Stored data entries:
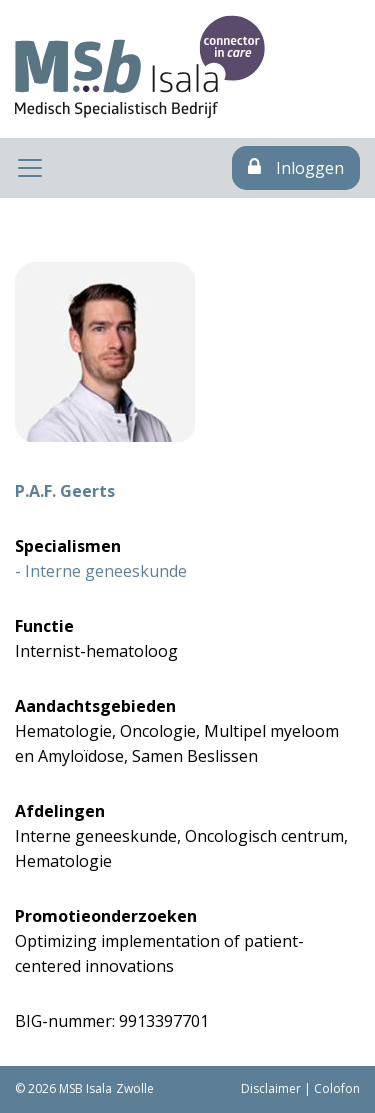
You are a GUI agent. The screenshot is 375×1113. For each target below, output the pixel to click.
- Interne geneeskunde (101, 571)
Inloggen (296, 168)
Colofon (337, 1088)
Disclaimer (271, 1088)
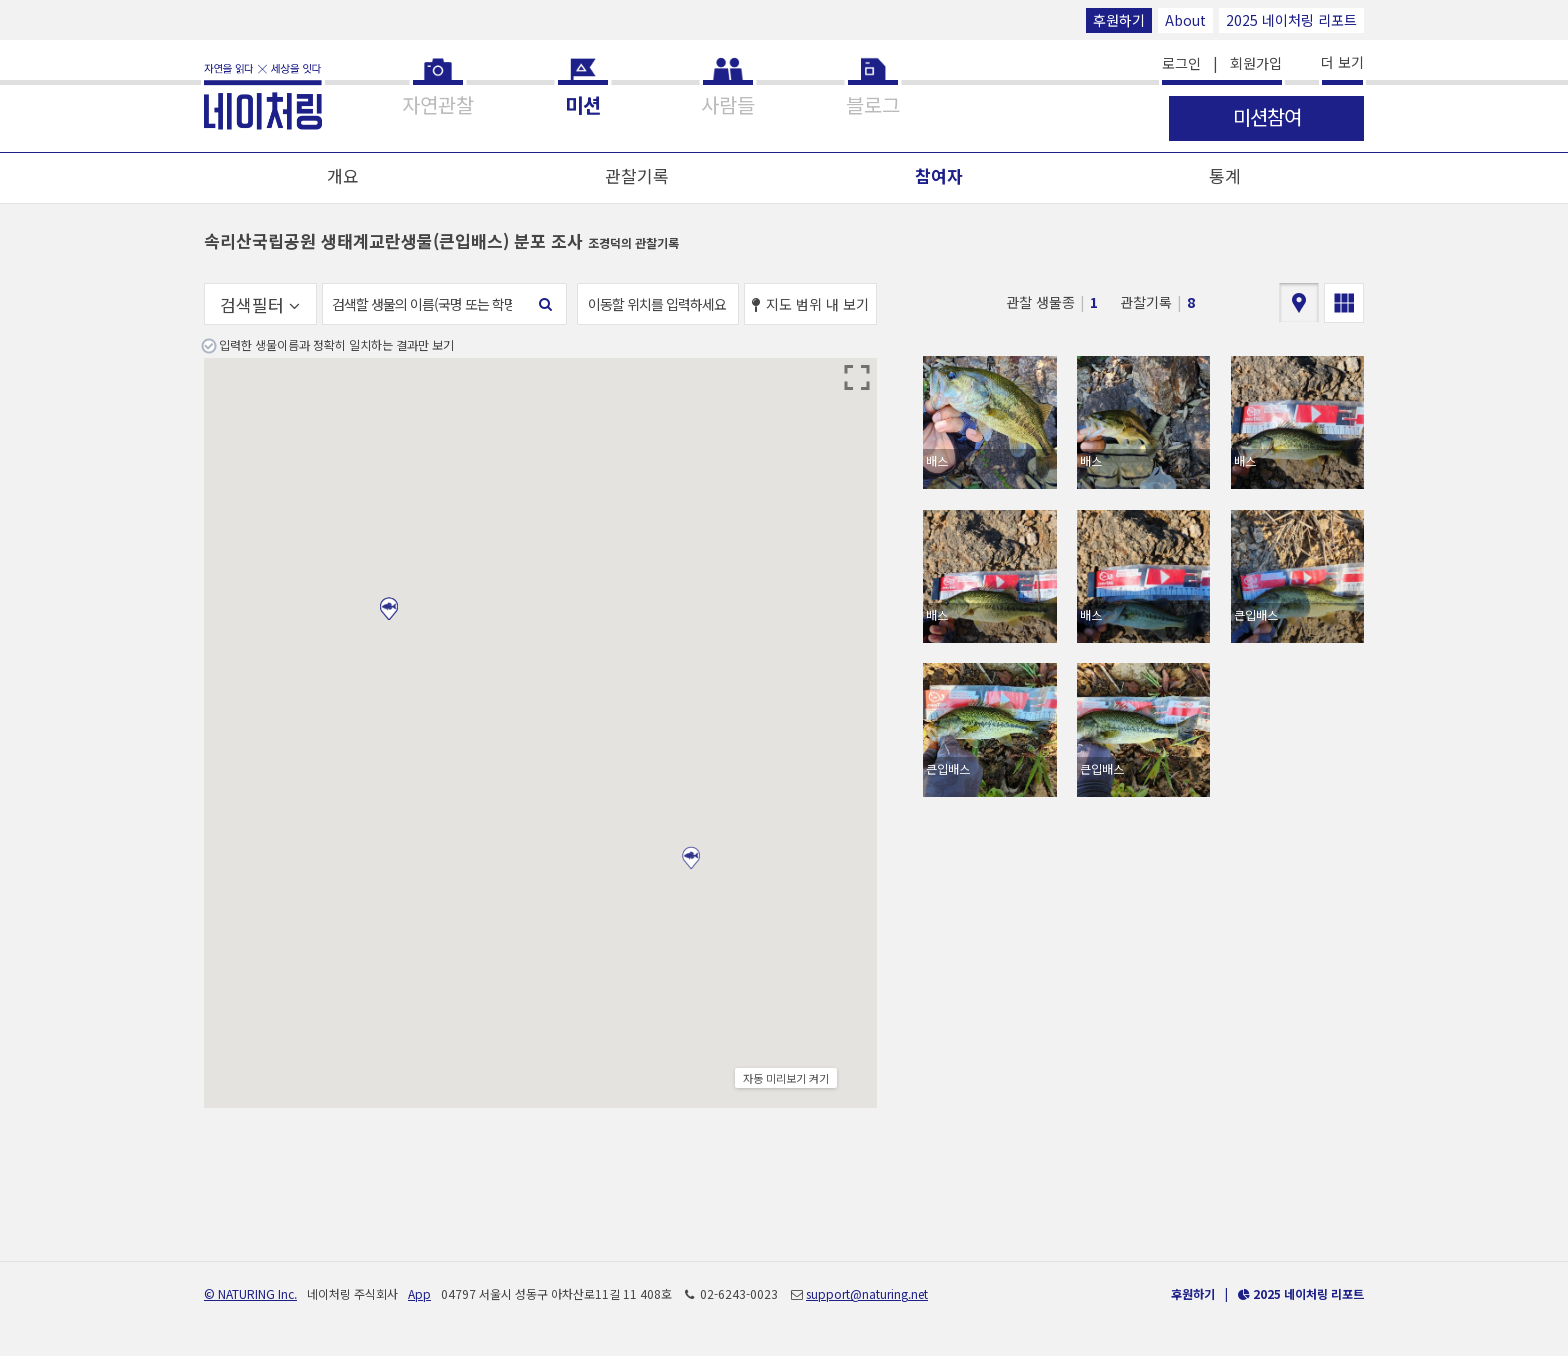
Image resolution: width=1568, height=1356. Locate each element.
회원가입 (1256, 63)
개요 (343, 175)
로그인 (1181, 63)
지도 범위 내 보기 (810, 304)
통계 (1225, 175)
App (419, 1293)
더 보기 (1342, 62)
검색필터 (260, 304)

==

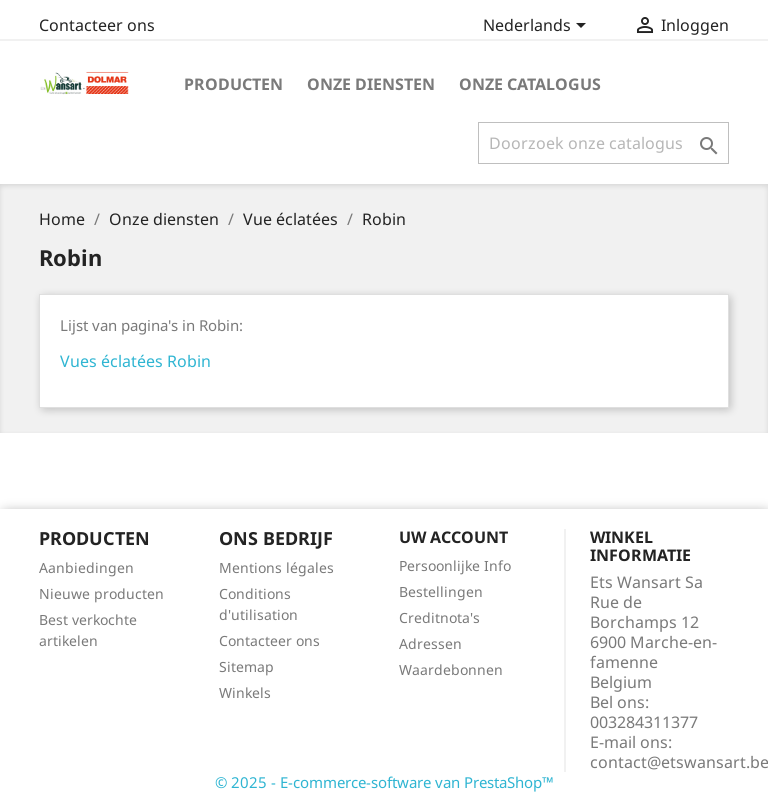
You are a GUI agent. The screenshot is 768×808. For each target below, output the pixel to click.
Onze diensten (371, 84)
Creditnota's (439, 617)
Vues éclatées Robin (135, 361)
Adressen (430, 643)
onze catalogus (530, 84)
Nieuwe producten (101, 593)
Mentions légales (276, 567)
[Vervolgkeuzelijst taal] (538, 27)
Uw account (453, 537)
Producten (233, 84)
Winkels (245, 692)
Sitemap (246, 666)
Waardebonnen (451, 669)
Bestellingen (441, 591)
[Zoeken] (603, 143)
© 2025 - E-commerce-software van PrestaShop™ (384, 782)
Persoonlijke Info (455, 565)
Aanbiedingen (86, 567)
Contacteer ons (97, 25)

_Task instructions_
Above are the entries; copy out every line among them that contains the word "pixel".

_Solution_
You are a GUI agent. The screenshot is 375×1113. For each target below, output the pixel to click.
You are a GUI agent. The screenshot is 768×808. For each target below, output the pixel to click.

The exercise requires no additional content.